I hope there is at least an attempt at an explanation for this.


----------



## Vergil642 (May 22, 2013)

Minato is pretty goddamn OP now. He's reached Madara/Hashirama/possibly Kabuto with Edo army level.

Enjoy it while it lasts until he gives Naruto his half of Kurama's chakra and Sasuke becomes the good version of Madara.

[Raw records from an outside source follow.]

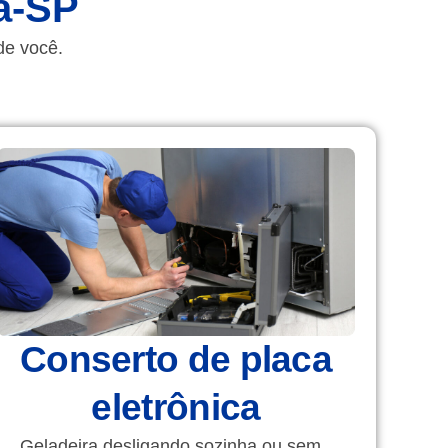
a-SP
de você.
Conserto de placa
eletrônica
Geladeira desligando sozinha ou sem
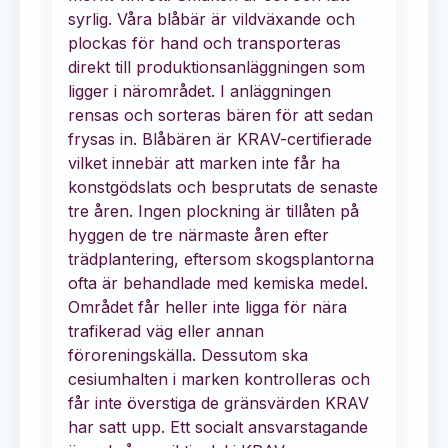
syrlig. Våra blåbär är vildväxande och
plockas för hand och transporteras
direkt till produktionsanläggningen som
ligger i närområdet. I anläggningen
rensas och sorteras bären för att sedan
frysas in. Blåbären är KRAV-certifierade
vilket innebär att marken inte får ha
konstgödslats och besprutats de senaste
tre åren. Ingen plockning är tillåten på
hyggen de tre närmaste åren efter
trädplantering, eftersom skogsplantorna
ofta är behandlade med kemiska medel.
Området får heller inte ligga för nära
trafikerad väg eller annan
föroreningskälla. Dessutom ska
cesiumhalten i marken kontrolleras och
får inte överstiga de gränsvärden KRAV
har satt upp. Ett socialt ansvarstagande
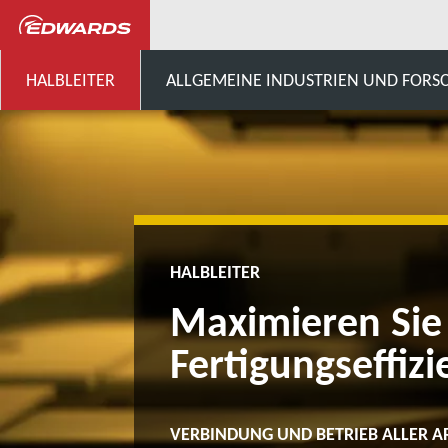
Halbleiter
Steigern Sie Ihre 
HALBLEITER
ALLGEMEINE INDUSTRIEN UND FOR
HALBLEITER
Maximieren Sie 
Fertigungseffizi
VERBINDUNG UND BETRIEB ALLER A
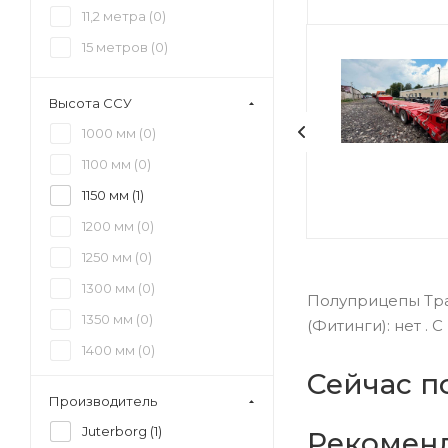
11,2 метра (
0
)
15 метров (
0
)
Высота ССУ
1000 мм (
0
)
1100 мм (
0
)
1150 мм (
1
)
1200 мм (
0
)
1250 мм (
0
)
1300 мм (
0
)
Полуприцепы Трал
1350 мм (
0
)
(Фитинги): нет .
1400 мм (
0
)
Сейчас п
1450 мм (
0
)
Производитель
1500 мм (
0
)
Juterborg (
1
)
Рекомен
1550 мм (
0
)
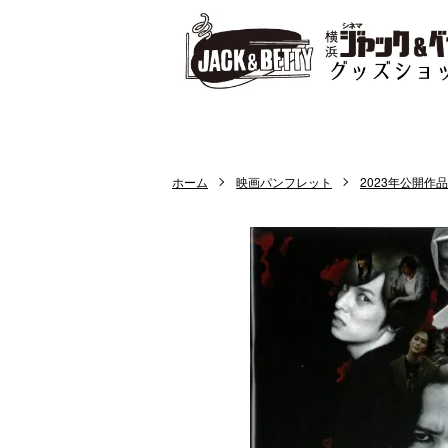
ホーム
映画パンフレット
2023年公開作品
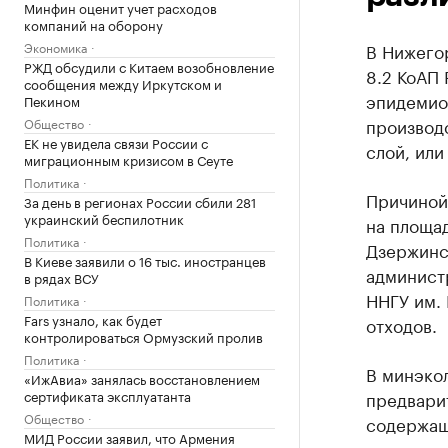
Минфин оценит учет расходов
компаний на оборону
Экономика
В Нижего
РЖД обсудили с Китаем возобновление
8.2 КоАП
сообщения между Иркутском и
эпидемио
Пекином
производ
Общество
ЕК не увидела связи России с
слой, ил
миграционным кризисом в Сеуте
Политика
Причиной 
За день в регионах России сбили 281
украинский беспилотник
на площа
Политика
Дзержинс
В Киеве заявили о 16 тыс. иностранцев
админист
в рядах ВСУ
ННГУ им. 
Политика
Fars узнало, как будет
отходов.
контролироваться Ормузский пролив
Политика
В минэко
«ИжАвиа» занялась восстановлением
сертификата эксплуатанта
предвари
Общество
содержащи
МИД России заявил, что Армения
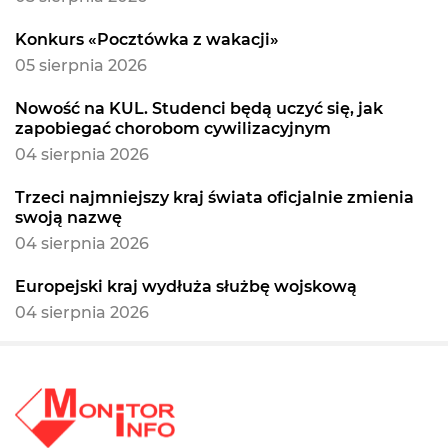
Konkurs «Pocztówka z wakacji»
05 sierpnia 2026
Nowość na KUL. Studenci będą uczyć się, jak
zapobiegać chorobom cywilizacyjnym
04 sierpnia 2026
Trzeci najmniejszy kraj świata oficjalnie zmienia
swoją nazwę
04 sierpnia 2026
Europejski kraj wydłuża służbę wojskową
04 sierpnia 2026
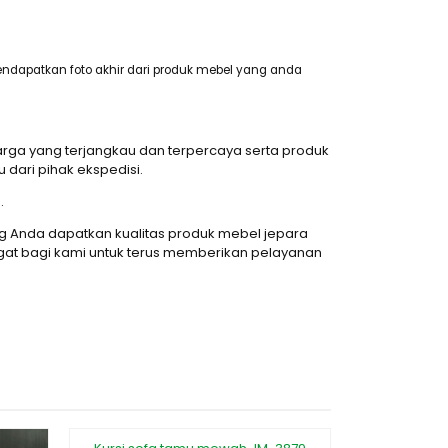
ndapatkan foto akhir dari produk mebel yang anda
ga yang terjangkau dan terpercaya serta produk
ari pihak ekspedisi.
.
 Anda dapatkan kualitas produk mebel jepara
at bagi kami untuk terus memberikan pelayanan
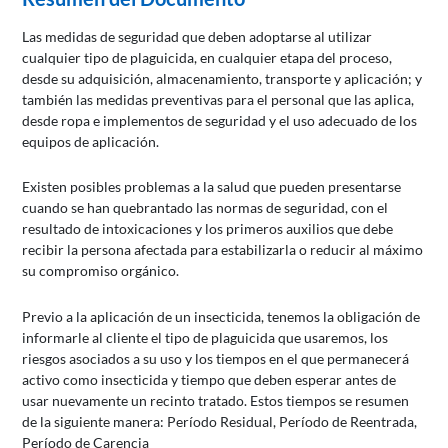
Las medidas de seguridad que deben adoptarse al utilizar
cualquier tipo de plaguicida, en cualquier etapa del proceso,
desde su adquisición, almacenamiento, transporte y aplicación; y
también las medidas preventivas para el personal que las aplica,
desde ropa e implementos de seguridad y el uso adecuado de los
equipos de aplicación.
Existen posibles problemas a la salud que pueden presentarse
cuando se han quebrantado las normas de seguridad, con el
resultado de intoxicaciones y los primeros auxilios que debe
recibir la persona afectada para estabilizarla o reducir al máximo
su compromiso orgánico.
Previo a la aplicación de un insecticida, tenemos la obligación de
informarle al cliente el tipo de plaguicida que usaremos, los
riesgos asociados a su uso y los tiempos en el que permanecerá
activo como insecticida y tiempo que deben esperar antes de
usar nuevamente un recinto tratado. Estos tiempos se resumen
de la siguiente manera: Período Residual, Período de Reentrada,
Período de Carencia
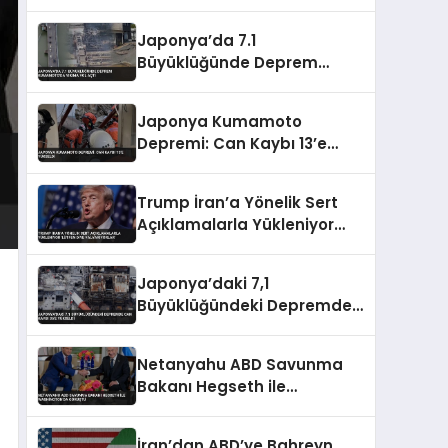
Edildi
Japonya’da 7.1
Büyüklüğünde Deprem
Kumamoto’da Yıkıma Yol
Açtı
Japonya Kumamoto
Depremi: Can Kaybı 13’e
Yükseldi
Trump İran’a Yönelik Sert
Açıklamalarla Yükleniyor
‘Lütfen Diye Yalvarıyorlar’
Japonya’daki 7,1
Büyüklüğündeki Depremde
Can Kaybı 35’e Yükseldi
Netanyahu ABD Savunma
Bakanı Hegseth ile
Washington’da Görüştü
İran’dan ABD’ye Bahreyn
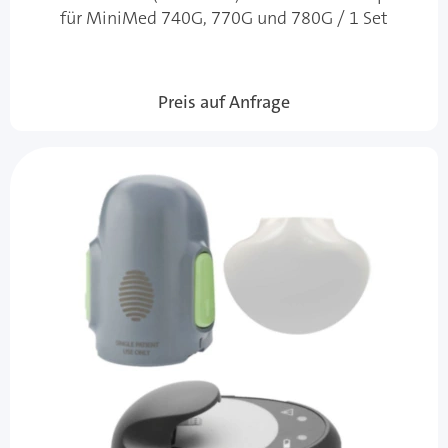
für MiniMed 740G, 770G und 780G / 1 Set
Preis auf Anfrage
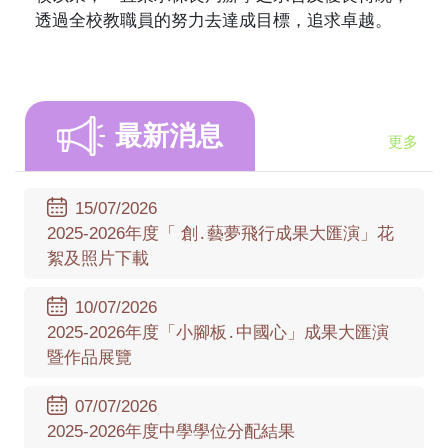
透過全校教職員的努力去達成目標，追求卓越。
最新消息
更多
15/07/2026
2025-2026年度「 創․藝夢飛行成果大匯演」花
絮及照片下載
10/07/2026
2025-2026年度「小腳板․中國心」成果大匯演
暨作品展覽
07/07/2026
2025-2026年度中學學位分配結果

Poor Naruto though, he went through hell to get that and Minato just casually throws it on like some random hat.


----------



## Vegeta's Urine (May 22, 2013)

The Saiyan Prince Vegeta said:


> The tears are absolutely delicious.



Let me taste some!


----------



## RandomLurker (May 22, 2013)

So did Minato have the Kyuubi yin chakra with him all along or what?
Kishi better explain. But he'll just probably end up retconning shit since that seems to be his thing nowadays.


----------



## ImSerious (May 22, 2013)

*Minato...*

BM....I have no words...


Minato, keep doing what you do


----------



## Alaude (May 22, 2013)

Wasn't expecting that at all...And don't really like it.


----------



## uchiha no senkō (May 22, 2013)

Jizznificent said:


> that was actually minato KCM, not BM.



^this.  you can tell from the eyes, the lines not being complete to his feet, etc. he's simply using the chakra he received from the kyubii, i don't think he actually has the kyubii inside him. he just has access to that BIG ball of chakra similar to when Naruto accessed KCM while training with Bee.



alexu9696 said:


> and i agree with Ginkaku and Minato should have got the same shit and not BM.....
> 
> its pure shit....... maybe i would not complain so bad but this chapter had alot of pure shit outside of minato BM



Ginkaku and Kingaku simply devoured the kyubii's chakra, Minato has the Eight Trigrams Seal which was passed down by the Uzumaki clan probably (since I think Kushina had this seal as well) which means it's related to the Rikoudou (most likely since it's an Uzumaki seal and/or related to the Torii seal) therefore having a similar appearance.


----------



## Azula (May 22, 2013)

Yeah keep trolling the hell out of everyone


----------



## lathia (May 22, 2013)

"I'm Minato Namikaze, get ready for the blast." 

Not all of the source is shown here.